A

battery is a means of storing and releasing

electrical energy. A battery releases the stored electrical energy at a certain

voltage: 12v for most

automobile batteries, 6v for some

marine batteries, 1.5v for most batteries for consumer electronics (eg. the

AA,

AAA,

C,

D batteries.) As a battery becomes drained, this voltage decreases; slowly at first and then more rapidly as it is increasingly depleted. At a certain point, the battery continues to hold a charge but is no longer useful for its intended purpose. In the case of a 12v car battery, this point is 10.5 volts, which is used as a cutoff point for a lot of measurements.
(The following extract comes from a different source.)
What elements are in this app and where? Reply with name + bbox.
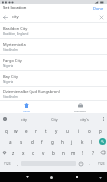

The measurement that is rarely discussed for consumer-grade batteries but of constant interest for RV, solar power and houseboat enthusiasts is amp-hours (Ah). Ah is the measure of the battery's lifespan, or at least until the battery's 10.8v retirement.

A typical rating for your average car battery is 120 Ah, suggesting that you could drain the battery for 120 hours at 1 ampere, or for 2 hours at 60 amperes, or even 1 hour at 120 amperes.

But this assumption is wrong. Draining a battery at twice the current burns it out in less than half the duration, and that's because of the Peukert Effect:

`I` ^{n} `T` = `C`

where I is the discharge current, T is time, and C is the Capacity loss, and n is Peukert's Exponent, which varies with battery construction methods. (Units for I is usually amps, T in hours, and C in amp-hours). Usual values for n are 1.05 for a really flexible (read: expensive) battery to 2 for a battery intended for a very slow drain.

In English: The faster you drain a battery, the fewer total amp-hours you get out of it. If you drain a battery at twice the amps, it will last __less__ than half as long.

The usual method to minimize this effect is to build banks of batteries, connected in parallel. The drain to each battery is reduced, so the total Capacity loss is reduced. Thus, two batteries will last slightly longer than twice the life of a single battery.